<<<<
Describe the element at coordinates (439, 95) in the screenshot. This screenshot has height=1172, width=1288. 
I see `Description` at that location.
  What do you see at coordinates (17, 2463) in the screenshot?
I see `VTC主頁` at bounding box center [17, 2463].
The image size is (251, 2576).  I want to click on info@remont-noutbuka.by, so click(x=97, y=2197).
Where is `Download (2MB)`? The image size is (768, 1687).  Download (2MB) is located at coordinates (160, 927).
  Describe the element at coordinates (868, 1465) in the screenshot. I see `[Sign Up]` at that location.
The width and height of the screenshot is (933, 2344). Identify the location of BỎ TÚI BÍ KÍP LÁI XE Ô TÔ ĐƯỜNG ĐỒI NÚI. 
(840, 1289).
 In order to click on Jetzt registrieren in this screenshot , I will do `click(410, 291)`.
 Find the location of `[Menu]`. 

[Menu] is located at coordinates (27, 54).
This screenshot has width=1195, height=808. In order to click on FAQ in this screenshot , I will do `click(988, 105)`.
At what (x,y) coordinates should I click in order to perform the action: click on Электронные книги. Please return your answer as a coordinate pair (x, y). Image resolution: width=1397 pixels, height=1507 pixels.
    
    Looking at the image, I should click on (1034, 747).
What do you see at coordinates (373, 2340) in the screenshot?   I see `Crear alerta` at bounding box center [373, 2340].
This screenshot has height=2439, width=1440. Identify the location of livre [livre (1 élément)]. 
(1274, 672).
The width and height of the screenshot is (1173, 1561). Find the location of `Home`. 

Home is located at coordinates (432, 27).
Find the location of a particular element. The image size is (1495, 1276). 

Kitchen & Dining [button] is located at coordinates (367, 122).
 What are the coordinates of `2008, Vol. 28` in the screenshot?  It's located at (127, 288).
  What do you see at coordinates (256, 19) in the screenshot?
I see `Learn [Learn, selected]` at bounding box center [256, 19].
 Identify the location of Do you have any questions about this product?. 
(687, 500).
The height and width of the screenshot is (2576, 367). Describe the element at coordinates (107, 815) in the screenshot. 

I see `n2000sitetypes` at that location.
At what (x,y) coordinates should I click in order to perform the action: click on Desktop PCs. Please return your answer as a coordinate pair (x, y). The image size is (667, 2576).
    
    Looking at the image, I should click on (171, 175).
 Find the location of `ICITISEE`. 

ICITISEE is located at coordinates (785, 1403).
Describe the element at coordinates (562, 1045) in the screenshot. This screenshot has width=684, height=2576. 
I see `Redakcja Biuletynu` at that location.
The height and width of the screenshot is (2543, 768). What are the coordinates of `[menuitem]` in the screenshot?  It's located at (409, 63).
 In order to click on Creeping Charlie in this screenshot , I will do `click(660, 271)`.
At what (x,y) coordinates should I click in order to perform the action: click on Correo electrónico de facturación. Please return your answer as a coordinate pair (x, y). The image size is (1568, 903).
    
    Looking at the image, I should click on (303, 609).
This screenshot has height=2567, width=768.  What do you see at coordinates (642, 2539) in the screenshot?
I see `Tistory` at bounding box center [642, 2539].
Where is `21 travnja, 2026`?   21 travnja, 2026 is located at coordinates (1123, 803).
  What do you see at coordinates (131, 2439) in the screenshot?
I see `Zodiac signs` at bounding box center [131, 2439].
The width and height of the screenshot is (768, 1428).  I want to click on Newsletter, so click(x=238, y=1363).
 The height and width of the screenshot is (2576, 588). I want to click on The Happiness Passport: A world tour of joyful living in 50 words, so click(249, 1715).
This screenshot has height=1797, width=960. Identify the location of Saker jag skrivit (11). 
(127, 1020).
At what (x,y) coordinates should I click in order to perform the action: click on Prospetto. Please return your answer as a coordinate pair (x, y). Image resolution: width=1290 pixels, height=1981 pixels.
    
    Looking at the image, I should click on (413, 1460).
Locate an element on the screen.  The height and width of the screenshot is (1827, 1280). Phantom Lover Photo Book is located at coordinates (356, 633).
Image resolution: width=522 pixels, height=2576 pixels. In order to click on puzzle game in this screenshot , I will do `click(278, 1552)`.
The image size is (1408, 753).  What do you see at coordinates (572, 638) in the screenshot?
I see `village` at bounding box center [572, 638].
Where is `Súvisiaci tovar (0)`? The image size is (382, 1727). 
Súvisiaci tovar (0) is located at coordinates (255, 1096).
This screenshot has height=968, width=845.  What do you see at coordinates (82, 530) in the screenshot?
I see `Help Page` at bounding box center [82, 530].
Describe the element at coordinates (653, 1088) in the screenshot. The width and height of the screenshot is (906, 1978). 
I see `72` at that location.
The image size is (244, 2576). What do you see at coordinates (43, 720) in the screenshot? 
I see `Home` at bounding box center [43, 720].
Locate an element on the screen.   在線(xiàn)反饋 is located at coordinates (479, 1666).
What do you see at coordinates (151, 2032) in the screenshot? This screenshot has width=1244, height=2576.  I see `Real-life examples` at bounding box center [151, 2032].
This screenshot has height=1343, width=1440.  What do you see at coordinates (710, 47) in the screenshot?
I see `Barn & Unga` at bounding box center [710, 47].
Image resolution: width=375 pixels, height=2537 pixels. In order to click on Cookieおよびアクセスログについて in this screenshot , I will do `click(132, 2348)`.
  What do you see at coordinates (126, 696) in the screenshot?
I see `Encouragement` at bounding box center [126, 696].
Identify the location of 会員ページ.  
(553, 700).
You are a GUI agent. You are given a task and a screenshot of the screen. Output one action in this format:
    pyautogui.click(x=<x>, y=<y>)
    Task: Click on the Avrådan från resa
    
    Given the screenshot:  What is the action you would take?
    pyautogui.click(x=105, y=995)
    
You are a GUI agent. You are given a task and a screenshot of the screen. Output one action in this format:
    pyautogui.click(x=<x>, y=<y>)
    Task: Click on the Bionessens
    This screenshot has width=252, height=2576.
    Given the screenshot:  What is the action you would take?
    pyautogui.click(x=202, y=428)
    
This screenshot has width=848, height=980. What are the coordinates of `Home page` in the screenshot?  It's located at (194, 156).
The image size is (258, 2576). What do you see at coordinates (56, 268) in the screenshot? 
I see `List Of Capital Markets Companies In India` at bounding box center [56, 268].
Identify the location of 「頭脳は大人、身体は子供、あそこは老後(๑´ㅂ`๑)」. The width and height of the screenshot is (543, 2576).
>>>>
* What is expected:
When the material above has been read, copy all of it exactly.

* Task answer:
Describe the element at coordinates (439, 95) in the screenshot. This screenshot has height=1172, width=1288. 
I see `Description` at that location.
  What do you see at coordinates (17, 2463) in the screenshot?
I see `VTC主頁` at bounding box center [17, 2463].
The image size is (251, 2576).  I want to click on info@remont-noutbuka.by, so click(x=97, y=2197).
Where is `Download (2MB)`? The image size is (768, 1687).  Download (2MB) is located at coordinates (160, 927).
  Describe the element at coordinates (868, 1465) in the screenshot. I see `[Sign Up]` at that location.
The width and height of the screenshot is (933, 2344). Identify the location of BỎ TÚI BÍ KÍP LÁI XE Ô TÔ ĐƯỜNG ĐỒI NÚI. 
(840, 1289).
 In order to click on Jetzt registrieren in this screenshot , I will do `click(410, 291)`.
 Find the location of `[Menu]`. 

[Menu] is located at coordinates (27, 54).
This screenshot has width=1195, height=808. In order to click on FAQ in this screenshot , I will do `click(988, 105)`.
At what (x,y) coordinates should I click in order to perform the action: click on Электронные книги. Please return your answer as a coordinate pair (x, y). Image resolution: width=1397 pixels, height=1507 pixels.
    
    Looking at the image, I should click on (1034, 747).
What do you see at coordinates (373, 2340) in the screenshot?   I see `Crear alerta` at bounding box center [373, 2340].
This screenshot has height=2439, width=1440. Identify the location of livre [livre (1 élément)]. 
(1274, 672).
The width and height of the screenshot is (1173, 1561). Find the location of `Home`. 

Home is located at coordinates (432, 27).
Find the location of a particular element. The image size is (1495, 1276). 

Kitchen & Dining [button] is located at coordinates (367, 122).
 What are the coordinates of `2008, Vol. 28` in the screenshot?  It's located at (127, 288).
  What do you see at coordinates (256, 19) in the screenshot?
I see `Learn [Learn, selected]` at bounding box center [256, 19].
 Identify the location of Do you have any questions about this product?. 
(687, 500).
The height and width of the screenshot is (2576, 367). Describe the element at coordinates (107, 815) in the screenshot. 

I see `n2000sitetypes` at that location.
At what (x,y) coordinates should I click in order to perform the action: click on Desktop PCs. Please return your answer as a coordinate pair (x, y). The image size is (667, 2576).
    
    Looking at the image, I should click on (171, 175).
 Find the location of `ICITISEE`. 

ICITISEE is located at coordinates (785, 1403).
Describe the element at coordinates (562, 1045) in the screenshot. This screenshot has width=684, height=2576. 
I see `Redakcja Biuletynu` at that location.
The height and width of the screenshot is (2543, 768). What are the coordinates of `[menuitem]` in the screenshot?  It's located at (409, 63).
 In order to click on Creeping Charlie in this screenshot , I will do `click(660, 271)`.
At what (x,y) coordinates should I click in order to perform the action: click on Correo electrónico de facturación. Please return your answer as a coordinate pair (x, y). The image size is (1568, 903).
    
    Looking at the image, I should click on (303, 609).
This screenshot has height=2567, width=768.  What do you see at coordinates (642, 2539) in the screenshot?
I see `Tistory` at bounding box center [642, 2539].
Where is `21 travnja, 2026`?   21 travnja, 2026 is located at coordinates (1123, 803).
  What do you see at coordinates (131, 2439) in the screenshot?
I see `Zodiac signs` at bounding box center [131, 2439].
The width and height of the screenshot is (768, 1428).  I want to click on Newsletter, so click(x=238, y=1363).
 The height and width of the screenshot is (2576, 588). I want to click on The Happiness Passport: A world tour of joyful living in 50 words, so click(249, 1715).
This screenshot has height=1797, width=960. Identify the location of Saker jag skrivit (11). 
(127, 1020).
At what (x,y) coordinates should I click in order to perform the action: click on Prospetto. Please return your answer as a coordinate pair (x, y). Image resolution: width=1290 pixels, height=1981 pixels.
    
    Looking at the image, I should click on (413, 1460).
Locate an element on the screen.  The height and width of the screenshot is (1827, 1280). Phantom Lover Photo Book is located at coordinates (356, 633).
Image resolution: width=522 pixels, height=2576 pixels. In order to click on puzzle game in this screenshot , I will do `click(278, 1552)`.
The image size is (1408, 753).  What do you see at coordinates (572, 638) in the screenshot?
I see `village` at bounding box center [572, 638].
Where is `Súvisiaci tovar (0)`? The image size is (382, 1727). 
Súvisiaci tovar (0) is located at coordinates (255, 1096).
This screenshot has height=968, width=845.  What do you see at coordinates (82, 530) in the screenshot?
I see `Help Page` at bounding box center [82, 530].
Describe the element at coordinates (653, 1088) in the screenshot. The width and height of the screenshot is (906, 1978). 
I see `72` at that location.
The image size is (244, 2576). What do you see at coordinates (43, 720) in the screenshot? 
I see `Home` at bounding box center [43, 720].
Locate an element on the screen.   在線(xiàn)反饋 is located at coordinates (479, 1666).
What do you see at coordinates (151, 2032) in the screenshot? This screenshot has width=1244, height=2576.  I see `Real-life examples` at bounding box center [151, 2032].
This screenshot has height=1343, width=1440.  What do you see at coordinates (710, 47) in the screenshot?
I see `Barn & Unga` at bounding box center [710, 47].
Image resolution: width=375 pixels, height=2537 pixels. In order to click on Cookieおよびアクセスログについて in this screenshot , I will do `click(132, 2348)`.
  What do you see at coordinates (126, 696) in the screenshot?
I see `Encouragement` at bounding box center [126, 696].
Identify the location of 会員ページ.  
(553, 700).
You are a GUI agent. You are given a task and a screenshot of the screen. Output one action in this format:
    pyautogui.click(x=<x>, y=<y>)
    Task: Click on the Avrådan från resa
    
    Given the screenshot:  What is the action you would take?
    pyautogui.click(x=105, y=995)
    
You are a GUI agent. You are given a task and a screenshot of the screen. Output one action in this format:
    pyautogui.click(x=<x>, y=<y>)
    Task: Click on the Bionessens
    This screenshot has width=252, height=2576.
    Given the screenshot:  What is the action you would take?
    pyautogui.click(x=202, y=428)
    
This screenshot has width=848, height=980. What are the coordinates of `Home page` in the screenshot?  It's located at (194, 156).
The image size is (258, 2576). What do you see at coordinates (56, 268) in the screenshot? 
I see `List Of Capital Markets Companies In India` at bounding box center [56, 268].
Identify the location of 「頭脳は大人、身体は子供、あそこは老後(๑´ㅂ`๑)」. The width and height of the screenshot is (543, 2576).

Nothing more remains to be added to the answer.